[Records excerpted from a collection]
+---+

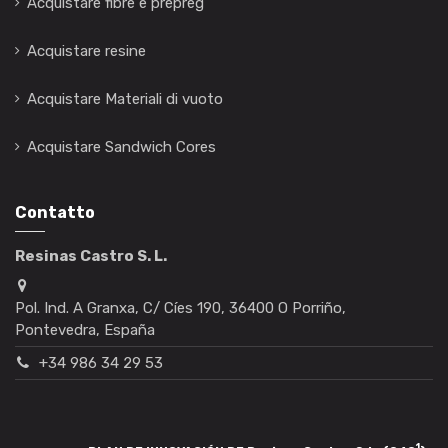
Acquistare fibre e prepreg
Acquistare resine
Acquistare Materiali di vuoto
Acquistare Sandwich Cores
Contatto
Resinas Castro S. L.
Pol. Ind. A Granxa, C/ Cíes 190, 36400 O Porriño,
Pontevedra, España
+34 986 34 29 53
1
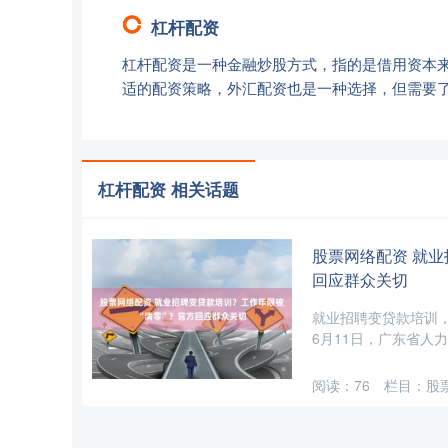
杠杆配资
杠杆配资是一种金融炒股方式，指的是借用资本
适的配资策略，外汇配资也是一种选择，但需要
杠杆配资 相关话题
股票网络配资 就业
回应群众关切
就业招聘变贷款培训，
6月11日，广东省人力
阅读：
76
栏目：
股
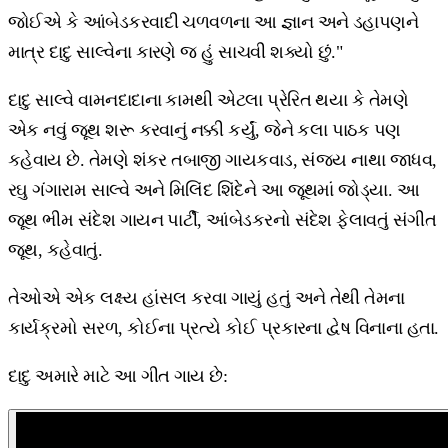
જોઈએ કે આંબેડકરવાદી ચળવળના આ જ્ઞાન અને ડહાપણને
માત્ર દાદુ સાલ્વેના કારણે જ હું સાચવી શક્યો છું."
દાદુ સાલ્વે વામનદાદાના કામથી એટલા પ્રેરિત થયા કે તેમણે
એક નવું જૂથ શરૂ કરવાનું નક્કી કર્યું, જેને કલા પાઠક પણ
કહેવાય છે. તેમણે શંકર તબાજી ગાયકવાડ, સંજય નાથા જાધવ,
રઘુ ગંગારામ સાલ્વે અને મિલિંદ શિંદેને આ જૂથમાં જોડ્યા. આ
જૂથ ભીમ સંદેશ ગાયન પાર્ટી, આંબેડકરનો સંદેશ ફેલાવતું સંગીત
જૂથ, કહેવાતું.
તેઓએ એક લક્ષ્ય હાંસલ કરવા ગાયું હતું અને તેથી તેમના
કાર્યક્રમો સરળ, કોઈના પ્રત્યે કોઈ પ્રકારના દ્વેષ વિનાના હતા.
દાદુ અમારે માટે આ ગીત ગાય છે:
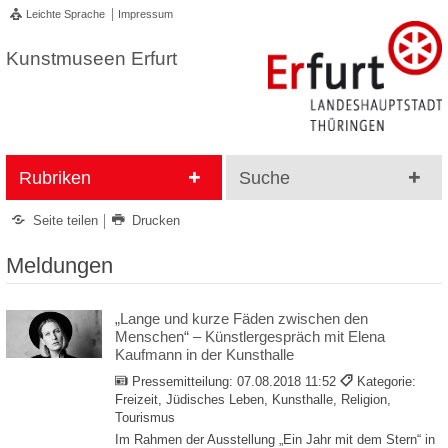
Leichte Sprache
Impressum
Kunstmuseen Erfurt
Rubriken
Suche
Seite teilen
Drucken
Meldungen
„Lange und kurze Fäden zwischen den
Menschen“ – Künstlergespräch mit Elena
Kaufmann in der Kunsthalle
Pressemitteilung:
07.08.2018 11:52
Kategorie:
Freizeit, Jüdisches Leben, Kunsthalle, Religion,
Tourismus
Im Rahmen der Ausstellung „Ein Jahr mit dem Stern“ in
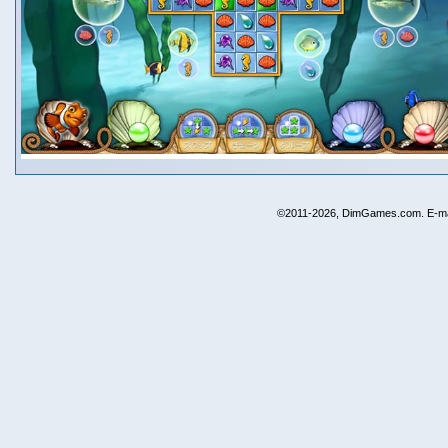
©2011-2026, DimGames.com. E-ma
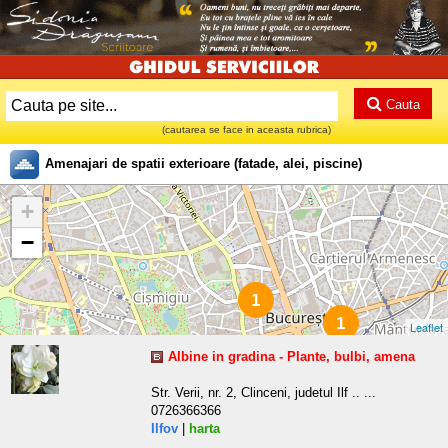
Cauta
(cautarea se face in aceasta rubrica)
Amenajari de spatii exterioare (fatade, alei, piscine)
+
−
1
1
Leaflet
Albine in gradina - Plante, bulbi, amena
Str. Verii, nr. 2, Clinceni, judetul Ilf .. ...
0726366366
Ilfov
|
harta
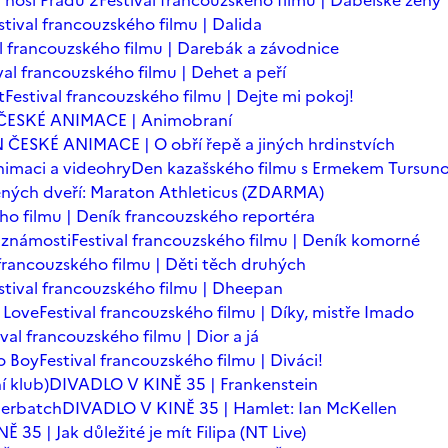
 nosí Pradu 2
Festival francouzského filmu | Ďábelské ženy
stival francouzského filmu | Dalida
al francouzského filmu | Darebák a závodnice
val francouzského filmu | Dehet a peří
t
Festival francouzského filmu | Dejte mi pokoj!
ČESKÉ ANIMACE | Animobraní
 ČESKÉ ANIMACE | O obří řepě a jiných hrdinstvích
imaci a videohry
Den kazašského filmu s Ermekem Tursu
ných dveří: Maraton Athleticus (ZDARMA)
ého filmu | Deník francouzského reportéra
é známosti
Festival francouzského filmu | Deník komorné
 francouzského filmu | Děti těch druhých
stival francouzského filmu | Dheepan
 Love
Festival francouzského filmu | Díky, mistře Imado
ival francouzského filmu | Dior a já
o Boy
Festival francouzského filmu | Diváci!
í klub)
DIVADLO V KINĚ 35 | Frankenstein
berbatch
DIVADLO V KINĚ 35 | Hamlet: Ian McKellen
35 | Jak důležité je mít Filipa (NT Live)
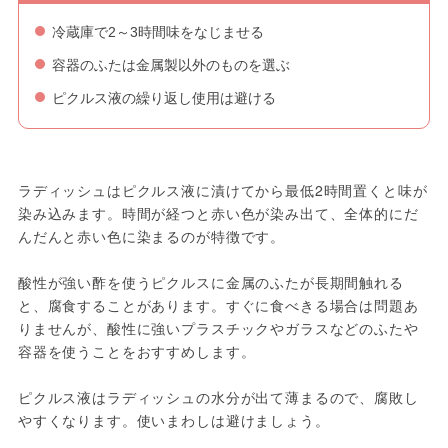
冷蔵庫で2～3時間味をなじませる
容器のふたは金属製以外のものを選ぶ
ピクルス液の繰り返し使用は避ける
ラディッシュはピクルス液に漬けてから最低2時間置くと味が
染み込みます。時間が経つと赤い色が染み出て、全体的にだ
んだんと赤い色に染まるのが特徴です。
酸性が強い酢を使うピクルスに金属のふたが長期間触れる
と、腐食することがあります。すぐに食べきる場合は問題あ
りませんが、酸性に強いプラスチックやガラスなどのふたや
容器を使うことをおすすめします。
ピクルス液はラディッシュの水分が出て薄まるので、腐敗し
やすくなります。使いまわしは避けましょう。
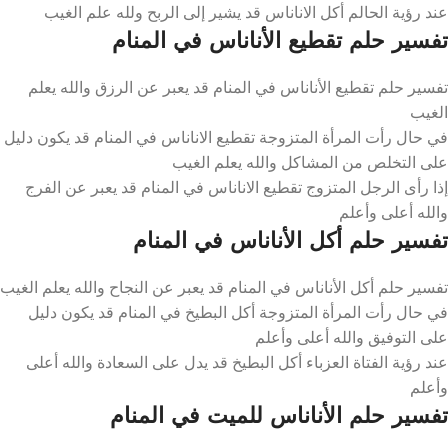
عند رؤية الحالم أكل الاناناس قد يشير إلى الربح ولله علم الغيب
تفسير حلم تقطيع الأناناس في المنام
تفسير حلم تقطيع الأناناس في المنام قد يعبر عن الرزق والله يعلم
الغيب
في حال رأت المرأة المتزوجة تقطيع الاناناس في المنام قد يكون دليل
على التخلص من المشاكل والله يعلم الغيب
إذا رأى الرجل المتزوج تقطيع الاناناس في المنام قد يعبر عن الفرج
والله أعلى وأعلم
تفسير حلم أكل الأناناس في المنام
تفسير حلم أكل الأناناس في المنام قد يعبر عن النجاح والله يعلم الغيب
في حال رأت المرأة المتزوجة أكل البطيخ في المنام قد يكون دليل
على التوفيق والله أعلى وأعلم
عند رؤية الفتاة العزباء أكل البطيخ قد يدل على السعادة والله أعلى
وأعلم
تفسير حلم الأناناس للميت في المنام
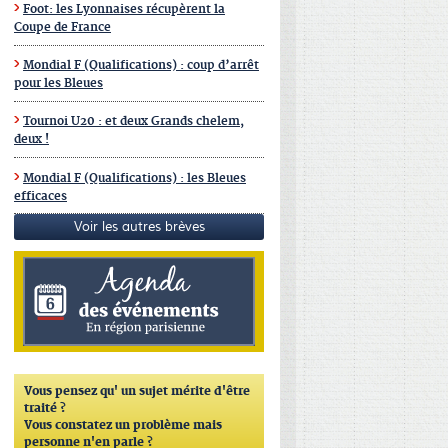
Foot: les Lyonnaises récupèrent la
Coupe de France
Mondial F (Qualifications) : coup d’arrêt
pour les Bleues
Tournoi U20 : et deux Grands chelem,
deux !
Mondial F (Qualifications) : les Bleues
efficaces
Voir les autres brèves
Vous pensez qu'
un sujet mérite d'être
traité ?
Vous constatez un problème mais
personne n'en parle ?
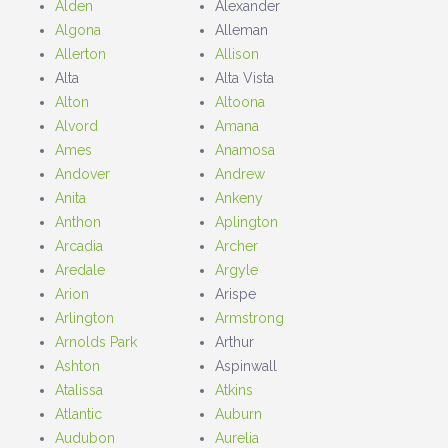
Alden
Alexander
Algona
Alleman
Allerton
Allison
Alta
Alta Vista
Alton
Altoona
Alvord
Amana
Ames
Anamosa
Andover
Andrew
Anita
Ankeny
Anthon
Aplington
Arcadia
Archer
Aredale
Argyle
Arion
Arispe
Arlington
Armstrong
Arnolds Park
Arthur
Ashton
Aspinwall
Atalissa
Atkins
Atlantic
Auburn
Audubon
Aurelia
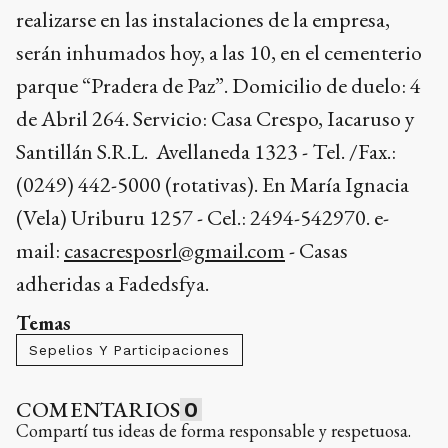
realizarse en las instalaciones de la empresa,
serán inhumados hoy, a las 10, en el cementerio
parque “Pradera de Paz”. Domicilio de duelo: 4
de Abril 264. Servicio: Casa Crespo, Iacaruso y
Santillán S.R.L. Avellaneda 1323 - Tel. /Fax.:
(0249) 442-5000 (rotativas). En María Ignacia
(Vela) Uriburu 1257 - Cel.: 2494-542970. e-
mail:
casacresposrl@gmail.com
- Casas
adheridas a Fadedsfya.
Temas
Sepelios Y Participaciones
COMENTARIOS
0
Compartí tus ideas de forma responsable y respetuosa.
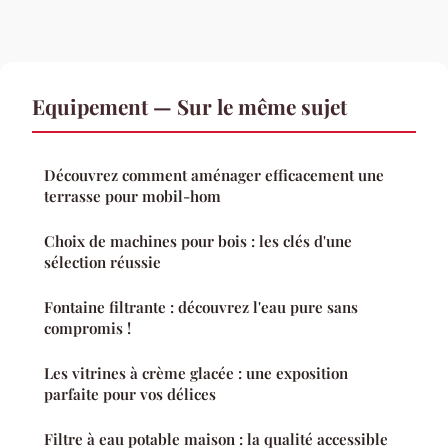
Equipement — Sur le même sujet
Découvrez comment aménager efficacement une
terrasse pour mobil-hom
Choix de machines pour bois : les clés d'une
sélection réussie
Fontaine filtrante : découvrez l'eau pure sans
compromis !
Les vitrines à crème glacée : une exposition
parfaite pour vos délices
Filtre à eau potable maison : la qualité accessible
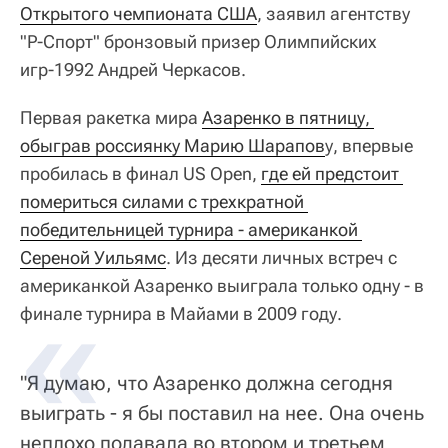
Открытого чемпионата США
, заявил агентству
"Р-Спорт" бронзовый призер Олимпийских
игр-1992 Андрей Черкасов.
Первая ракетка мира
Азаренко в пятницу, 
обыграв россиянку Марию Шарапов
у, впервые
пробилась в финал US Open,
где ей предстоит 
помериться силами с трехкратной 
победительницей турнира - американкой 
Сереной Уильямс
. Из десяти личных встреч с
американкой Азаренко выиграла только одну - в
финале турнира в Майами в 2009 году.
"Я думаю, что Азаренко должна сегодня
выиграть - я бы поставил на нее. Она очень
неплохо подавала во втором и третьем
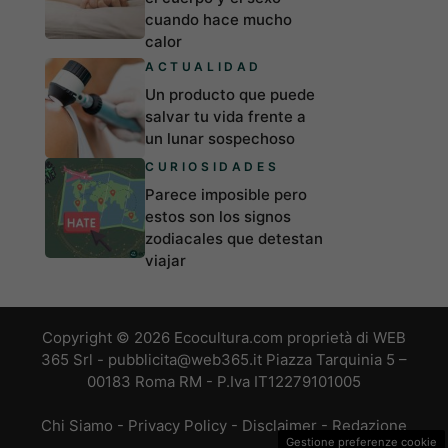
cuando hace mucho
calor
ACTUALIDAD
Un producto que puede
salvar tu vida frente a
un lunar sospechoso
CURIOSIDADES
Parece imposible pero
estos son los signos
zodiacales que detestan
viajar
Copyright © 2026 Ecocultura.com proprietà di WEB
365 Srl - pubblicita@web365.it Piazza Tarquinia 5 –
00183 Roma RM - P.Iva IT12279101005
Chi Siamo
-
Privacy Policy
-
Disclaimer
-
Redazione
Gestione preferenze cookie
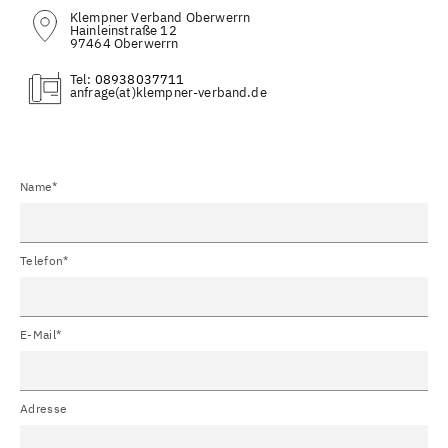
Klempner Verband Oberwerrn
Hainleinstraße 12
97464 Oberwerrn
Tel:
08938037711
(at)
Name*
Telefon*
E-Mail*
Adresse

+---+

EXERCISE PROMPT:
Please print the lines above exactly, beginning at the first line of the entries and ending at the line holding "માત્ર દાદુ સાલ્વેના", and leave the pictures out.

WRITTEN SOLUTION:
Acquistare fibre e prepreg
Acquistare resine
Acquistare Materiali di vuoto
Acquistare Sandwich Cores
Contatto
Resinas Castro S. L.
Pol. Ind. A Granxa, C/ Cíes 190, 36400 O Porriño,
Pontevedra, España
+34 986 34 29 53
1
杠杆配资
杠杆配资是一种金融炒股方式，指的是借用资本
适的配资策略，外汇配资也是一种选择，但需要
杠杆配资 相关话题
股票网络配资 就业
回应群众关切
就业招聘变贷款培训，
6月11日，广东省人力
阅读：
76
栏目：
股
જોઈએ કે આંબેડકરવાદી ચળવળના આ જ્ઞાન અને ડહાપણને
માત્ર દાદુ સાલ્વેના કારણે જ હું સાચવી શક્યો છું."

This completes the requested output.